It can be very easy for a true-crime docuseries, especially one on true events, to become a beacon of pride for the killer rather than justice for victims. In the Night Stalker: The Hunt for a Serial Killer series by Netflix, the four episodes brought together with interviews, real footage, and honest conversations on being a survivor of such horror. The Netflix series followed similar footsteps of other docuseries' conducted by the platform such as The Keepers and Evil Genius. True crime-related podcasts, films, and more aren't meant for everyone- and that's a good thing.
Personally, I look for and am interested in the psychological and justice-seeking portions of these stories. Interviewing such individuals that experienced the terror brought on by the killings, sexual assaults, and more are vital to any heavy-hitting case. I'm glad that the portion of cutaway scenes and extra footage was shown of actual very important crime scene photos and newsreels. Something essential to showing us how the investigative work is done, especially in crime scene work in the 1980s when there wasn't the benefit of the technology we have today, would have been detailed photos and labeling of all evidence. As an audience, I was taken along like others through the events as if developments were popping up in real-time.

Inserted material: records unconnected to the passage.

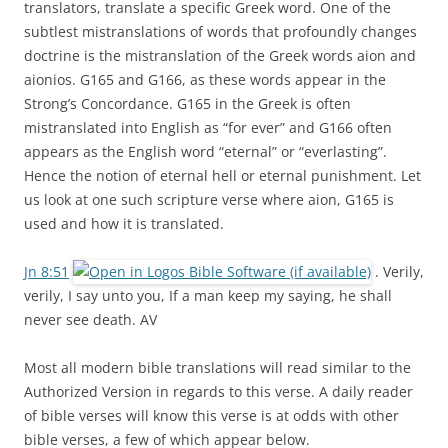
translators, translate a specific Greek word. One of the
subtlest mistranslations of words that profoundly changes
doctrine is the mistranslation of the Greek words aion and
aionios. G165 and G166, as these words appear in the
Strong’s Concordance. G165 in the Greek is often
mistranslated into English as “for ever” and G166 often
appears as the English word “eternal” or “everlasting”.
Hence the notion of eternal hell or eternal punishment. Let
us look at one such scripture verse where aion, G165 is
used and how it is translated.
Jn 8:51
. Verily,
verily, I say unto you, If a man keep my saying, he shall
never see death. AV
Most all modern bible translations will read similar to the
Authorized Version in regards to this verse. A daily reader
of bible verses will know this verse is at odds with other
bible verses, a few of which appear below.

Without revealing the killer's face from the beginning, Netflix did a good job at focusing the attention on the horrible acts committed and the drive-by investigators to find this evil individual rather than praise the concept of Richard Ramirez himself. The episodes of The Night Stalker used interviews with important detectives, Gil Carrillo and Frank Salerno, survivors, family members of victims, and even involved reporters at the time. The variety in who spoke about the case and what went down was very important to the integrity of the series. Netflix and the series' directors James Carroll and Tiller Russell, did a fantastic job at showing real footage and protected images from crime scenes to surround the narrative by interviews. That being said, the series would have been fine in the first half without full body shot reenacted images of some murders, but luckily it wasn't something that impacted the overall series.
The focus on the victims, the impacted community, and the wrongful glamorized imagery by some media of Ramirez during his trial are all a part of the series. Without rightfully focusing on the investigative work, the series would have been a biopic no one asked for. This was a serial killer without a specific age, race, gender, or motivation for detectives to work from. No true crime-related media piece is perfect and flaws were present, but I learned more from Night Stalker: The Hunt for a Serial Killer than I have from other outlets about those impacted by the evil that summer.